Bifrost's budget and rate limit system operates on a four-tier hierarchy:
Customer (top-level org or tenant)
↓
Team (department or sub-group within a customer)
↓
Virtual Key (individual application or service credential)
↓
Provider Config (per-provider allocation within a virtual key)
Every applicable budget in this chain is checked independently on each request. All must have sufficient remaining balance for the request to proceed. When a cost is incurred, it is deducted from every applicable level simultaneously. A single exhausted budget at any tier blocks the entire request, regardless of how much headroom remains at other tiers.
This design has a specific consequence for platform teams: a Customer-level cap provides organizational protection while Team- and Virtual Key-level caps protect individual consumers from each other.
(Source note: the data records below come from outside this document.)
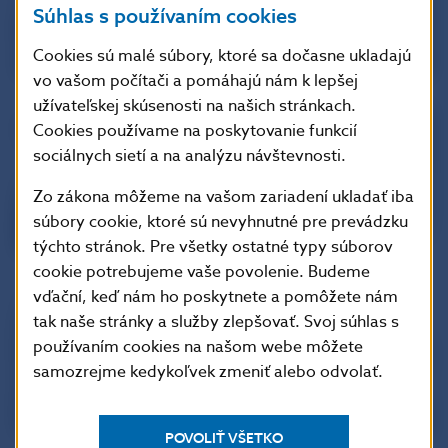
Súhlas s používaním cookies
Cookies sú malé súbory, ktoré sa dočasne ukladajú
vo vašom počítači a pomáhajú nám k lepšej
užívateľskej skúsenosti na našich stránkach.
Cookies používame na poskytovanie funkcií
sociálnych sietí a na analýzu návštevnosti.
Zo zákona môžeme na vašom zariadení ukladať iba
súbory cookie, ktoré sú nevyhnutné pre prevádzku
týchto stránok. Pre všetky ostatné typy súborov
cookie potrebujeme vaše povolenie. Budeme
vďační, keď nám ho poskytnete a pomôžete nám
tak naše stránky a služby zlepšovať. Svoj súhlas s
používaním cookies na našom webe môžete
samozrejme kedykoľvek zmeniť alebo odvolať.
POVOLIŤ VŠETKO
Neither cap makes the other redundant.
The Virtual Key as the Core Governance Unit
Virtual keys are the primary governance entity in Bifrost. Every consumer of the platform authenticates with a virtual key rather than a raw provider API key. The virtual key carries:
- An independent budget with a configurable reset window
- Request and token rate limits
- An explicit allowlist of providers and models
- An optional attachment to a Team or Customer for hierarchical budget aggregation
Consumers authenticate using standard API key headers (Authorization, x-api-key, x-goog-api-key, or x-bf-vk). Bifrost resolves the virtual key to the correct provider, model, and underlying credential. Provider API keys never leave the gateway.
Because the virtual key is a gateway-managed credential, governance changes take effect on the next request with no key rotation ceremony and no environment variable updates to push across services. Revoking a key, reducing a budget cap, or restricting model access is a single API call.
Budget Configuration and Reset Windows
Each budget in the hierarchy defines two values: a max_limit in USD and a reset_duration that determines how often the budget window refreshes. Supported durations range from one minute (1m) to one year (1Y). Two reset modes are available:
Rolling window (default): The budget resets reset_duration after the most recent reset timestamp. A monthly rolling budget set up mid-month resets 30 days later, not at the calendar month boundary.
Calendar-aligned: With calendar_aligned: true, the budget resets at the start of each calendar period in UTC, regardless of when the budget was created or last modified. A monthly calendar-aligned budget resets on the first of each month at 00:00 UTC for every customer simultaneously. Calendar alignment is only supported for day, week, month, and year reset durations; sub-day periods are not supported.
For SaaS platforms billing customers on a monthly cycle, calendar-aligned budgets simplify cost attribution because every tenant's reset is predictable and synchronized. For internal teams with different onboarding dates, rolling windows avoid partial-period anomalies.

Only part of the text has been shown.